Problem requirements
Would you transcribe exactly the lines from the beginning of the records below through the line with "Program Brochure (557, 910)", both included, omitting the pictures?

Stored records

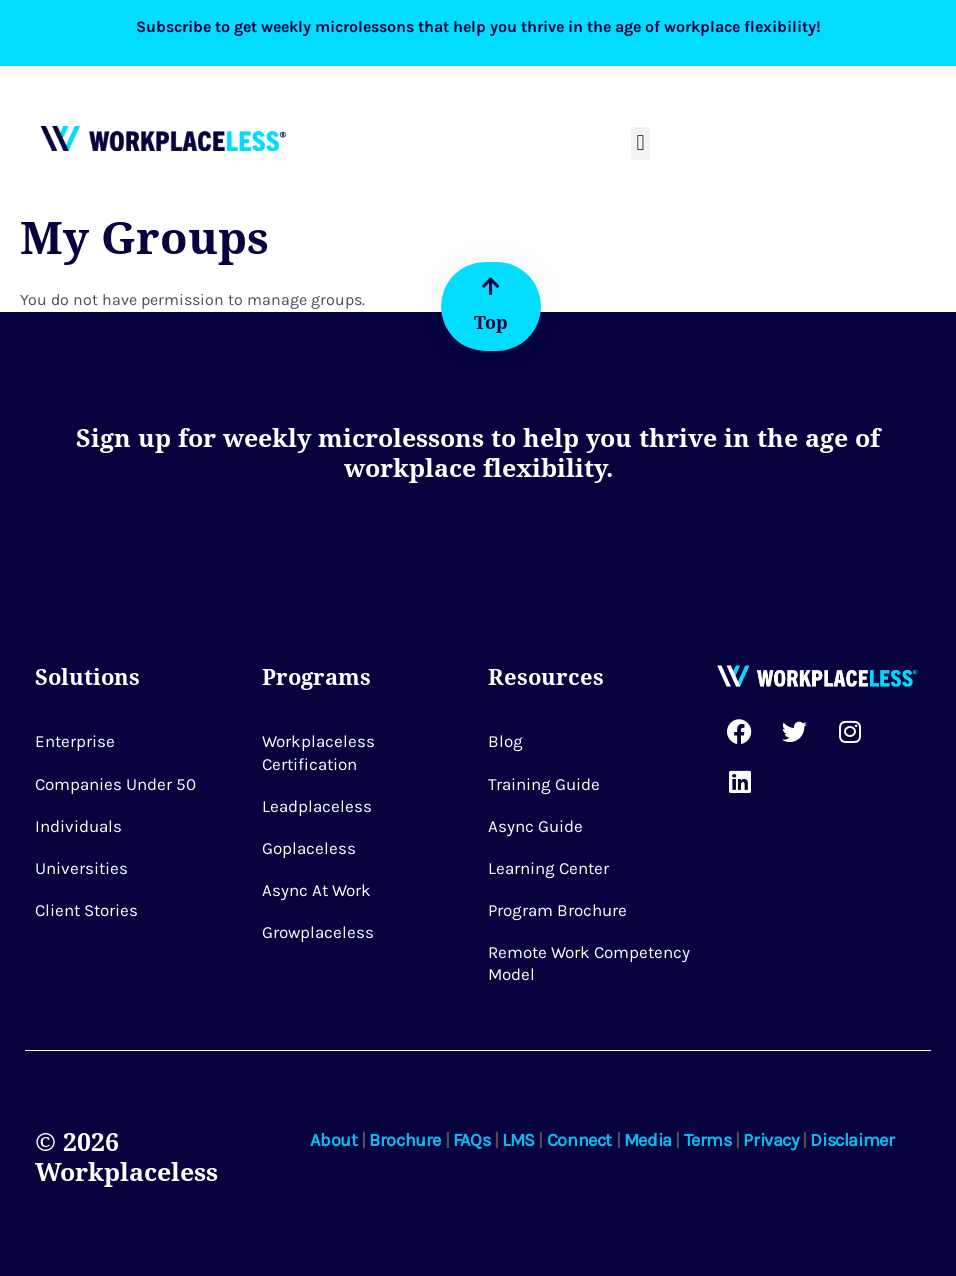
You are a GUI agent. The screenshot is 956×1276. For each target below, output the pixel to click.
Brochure (405, 1140)
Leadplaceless (317, 806)
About (333, 1140)
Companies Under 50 (115, 784)
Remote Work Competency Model (589, 963)
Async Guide (535, 826)
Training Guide (544, 784)
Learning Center (548, 868)
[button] (640, 143)
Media (648, 1140)
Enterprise (75, 741)
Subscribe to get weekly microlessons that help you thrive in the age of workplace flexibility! (478, 26)
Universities (81, 868)
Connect (579, 1140)
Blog (505, 741)
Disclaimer (852, 1140)
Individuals (78, 826)
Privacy (770, 1140)
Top (491, 322)
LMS (518, 1140)
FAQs (471, 1140)
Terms (708, 1140)
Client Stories (86, 910)
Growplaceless (318, 932)
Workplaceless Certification (318, 752)
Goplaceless (309, 848)
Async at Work (316, 890)
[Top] (491, 287)
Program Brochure (557, 910)
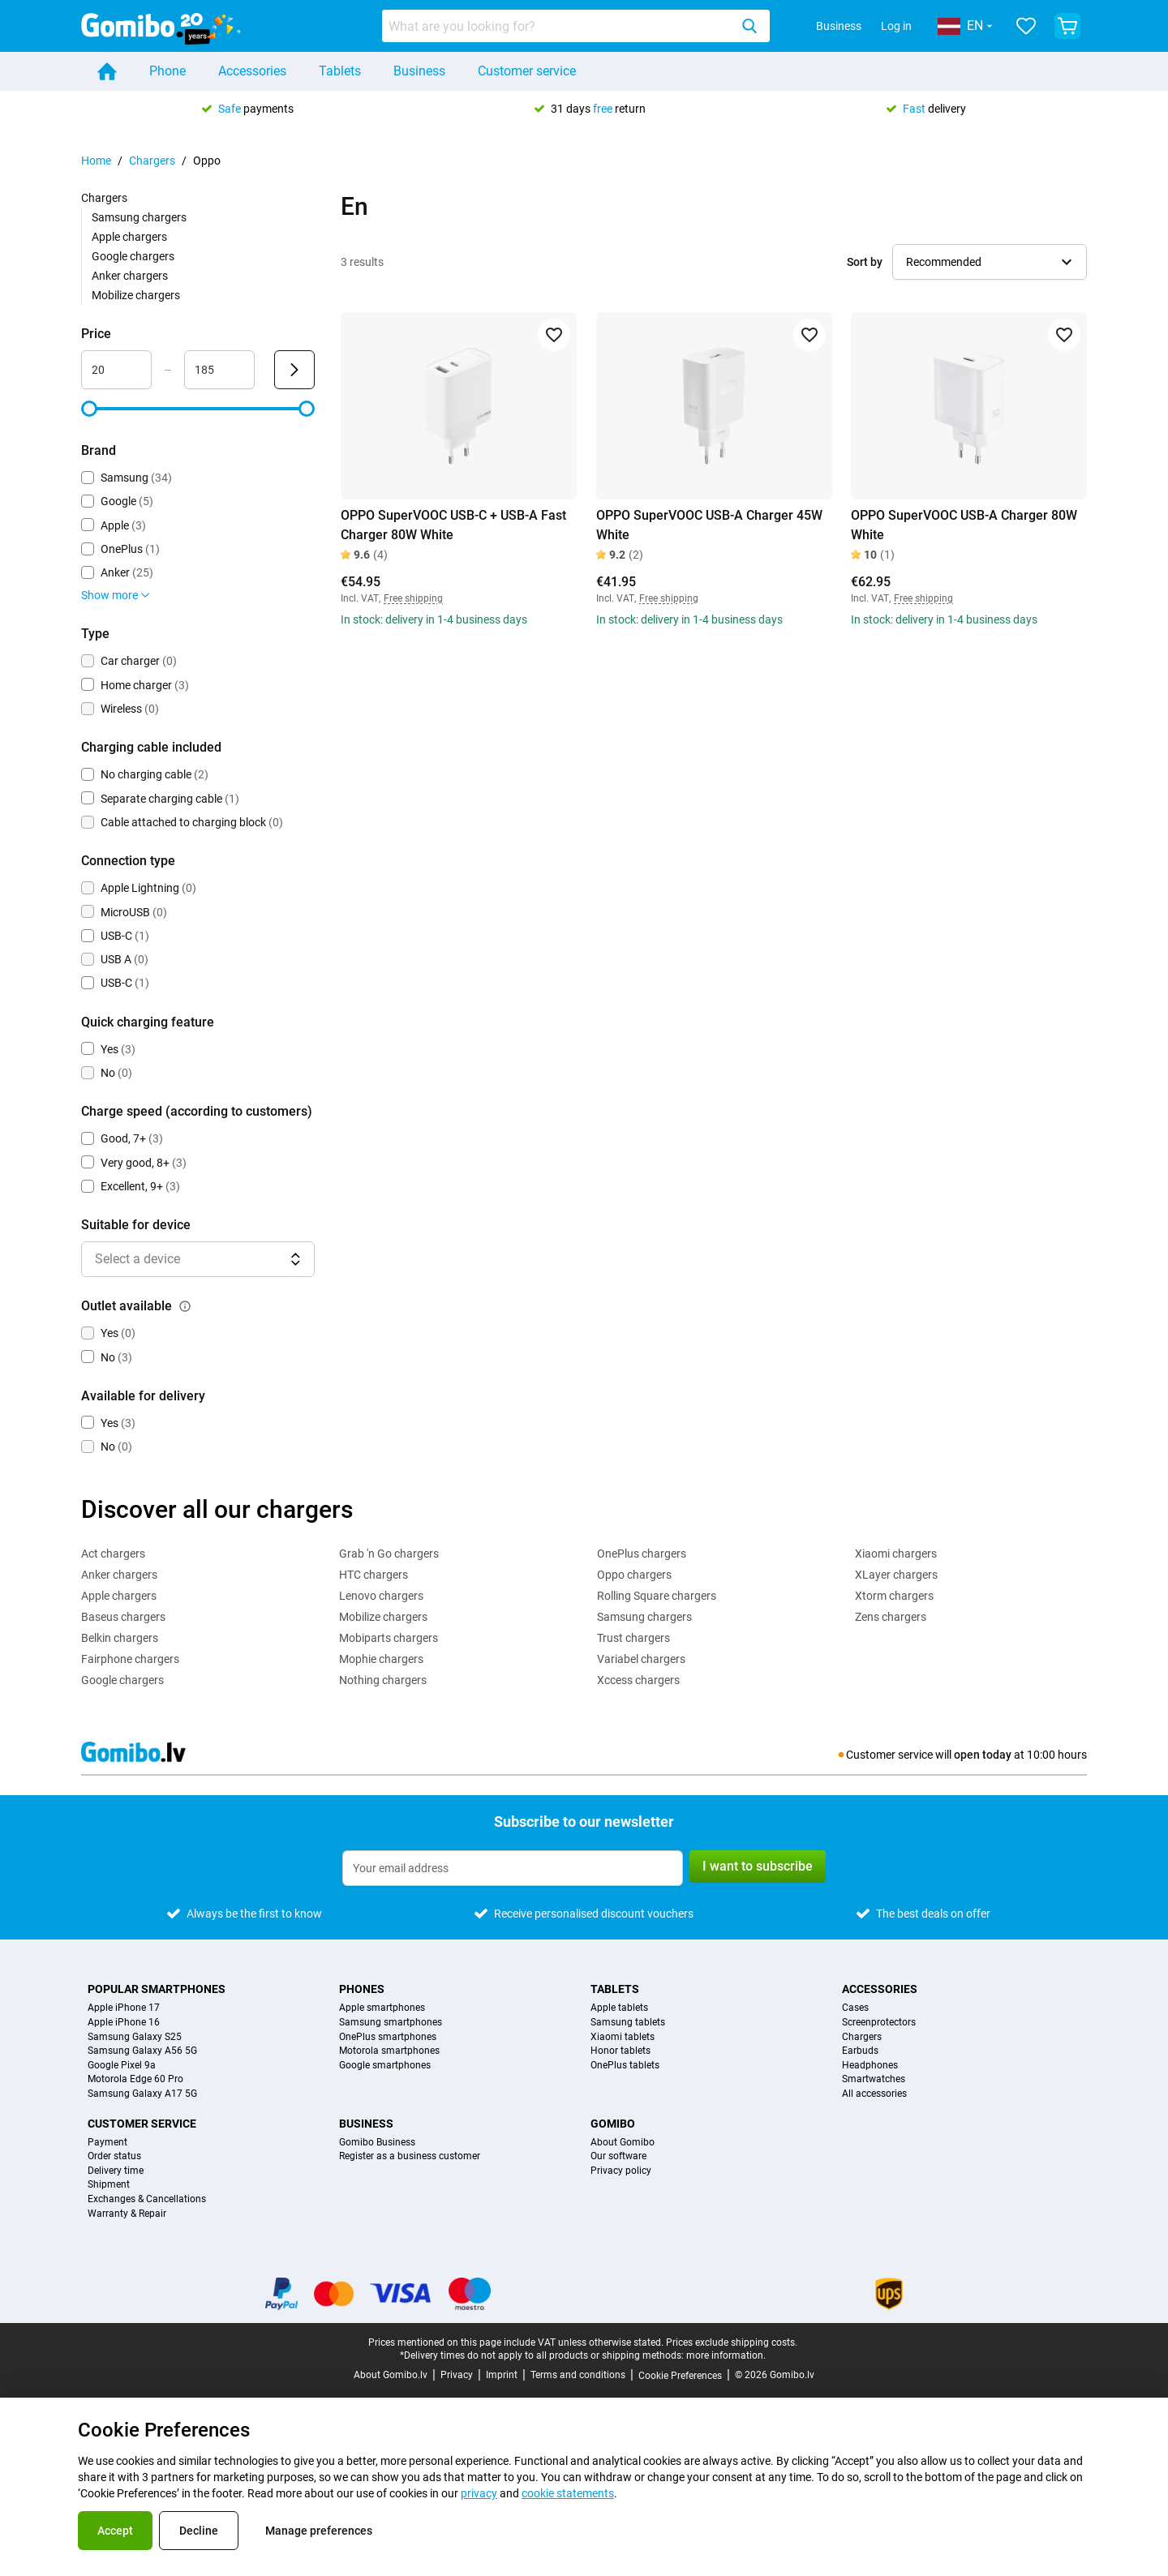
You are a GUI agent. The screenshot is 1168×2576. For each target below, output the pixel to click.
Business (838, 25)
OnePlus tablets (624, 2065)
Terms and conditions (577, 2375)
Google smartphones (385, 2065)
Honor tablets (620, 2051)
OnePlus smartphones (387, 2037)
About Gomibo (622, 2142)
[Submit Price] (294, 369)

Output for this task
You are a GUI agent. The screenshot is 956×1276. For each target below, output the pixel to click.
Brochure (405, 1140)
Leadplaceless (317, 806)
About (333, 1140)
Companies Under 50 (115, 784)
Remote Work Competency Model (589, 963)
Async Guide (535, 826)
Training Guide (544, 784)
Learning Center (548, 868)
[button] (640, 143)
Media (648, 1140)
Enterprise (75, 741)
Subscribe to get weekly microlessons that help you thrive in the age of workplace flexibility! (478, 26)
Universities (81, 868)
Connect (579, 1140)
Blog (505, 741)
Disclaimer (852, 1140)
Individuals (78, 826)
Privacy (770, 1140)
Top (491, 322)
LMS (518, 1140)
FAQs (471, 1140)
Terms (708, 1140)
Client Stories (86, 910)
Growplaceless (318, 932)
Workplaceless Certification (318, 752)
Goplaceless (309, 848)
Async at Work (316, 890)
[Top] (491, 287)
Program Brochure (557, 910)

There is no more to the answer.